Segment Open

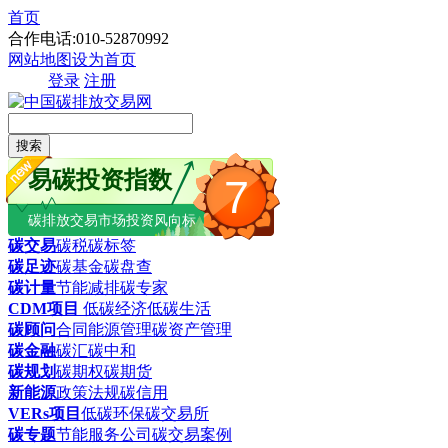
首页
合作电话:010-52870992
网站地图
设为首页
登录
注册
搜索
易碳投资指数
7
碳排放交易市场投资风向标
碳交易
碳税
碳标签
碳足迹
碳基金
碳盘查
碳计量
节能减排
碳专家
CDM项目
低碳经济
低碳生活
碳顾问
合同能源管理
碳资产管理
碳金融
碳汇
碳中和
碳规划
碳期权
碳期货
新能源
政策法规
碳信用
VERs项目
低碳环保
碳交易所
碳专题
节能服务公司
碳交易案例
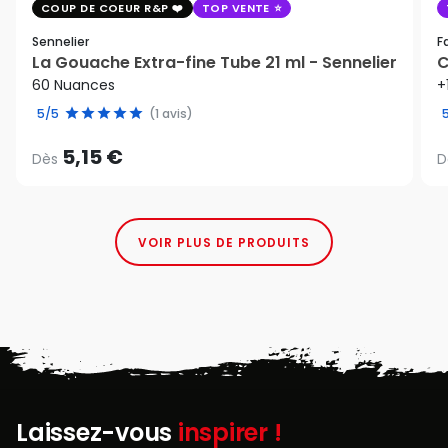
COUP DE COEUR R&P
TOP VENTE
Sennelier
F
La Gouache Extra-fine Tube 21 ml - Sennelier
C
60 Nuances
+
5/5
(1 avis)
5,15 €
Dès
D
VOIR PLUS DE PRODUITS
Laissez-vous
inspirer !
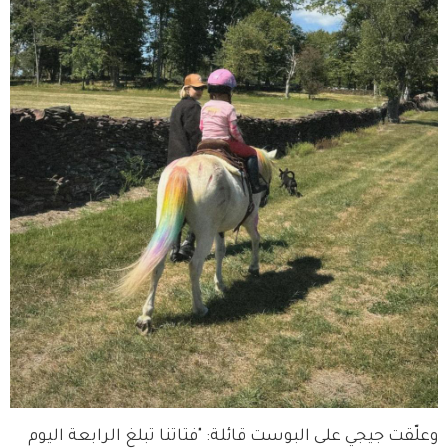
وعلّقت جيجي على البوست قائلة: "فتاتنا تبلغ الرابعة اليوم 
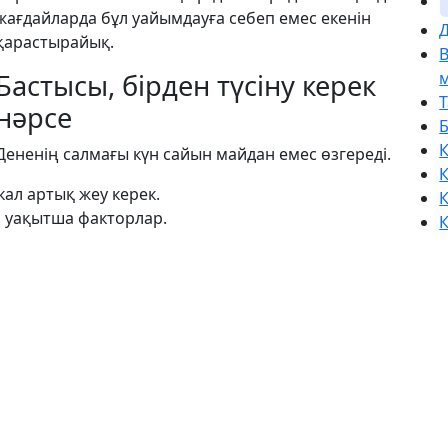
жағдайларда бұл уайымдауға себеп емес екенін
Д
қарастырайық.
Бастысы, бірден түсіну керек
нәрсе
К
Дененің салмағы күн сайын майдан емес өзгереді.
К
кал артық жеу керек.
К
с, уақытша факторлар.
К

Segment Closed

PROBLEM REQUIREMENTS:
Without including any picture, output all the material exactly as it appears.

FINISHED EXERCISE:
首页
合作电话:010-52870992
网站地图
设为首页
登录
注册
搜索
易碳投资指数
7
碳排放交易市场投资风向标
碳交易
碳税
碳标签
碳足迹
碳基金
碳盘查
碳计量
节能减排
碳专家
CDM项目
低碳经济
低碳生活
碳顾问
合同能源管理
碳资产管理
碳金融
碳汇
碳中和
碳规划
碳期权
碳期货
新能源
政策法规
碳信用
VERs项目
低碳环保
碳交易所
碳专题
节能服务公司
碳交易案例
COUP DE COEUR R&P
TOP VENTE
Sennelier
F
La Gouache Extra-fine Tube 21 ml - Sennelier
C
60 Nuances
+
5/5
(1 avis)
5,15 €
Dès
D
VOIR PLUS DE PRODUITS
Laissez-vous
inspirer !
وعلّقت جيجي على البوست قائلة: "فتاتنا تبلغ الرابعة اليوم 
жағдайларда бұл уайымдауға себеп емес екенін
Д
қарастырайық.
Бастысы, бірден түсіну керек
нәрсе
К
Дененің салмағы күн сайын майдан емес өзгереді.
К
кал артық жеу керек.
К
с, уақытша факторлар.
К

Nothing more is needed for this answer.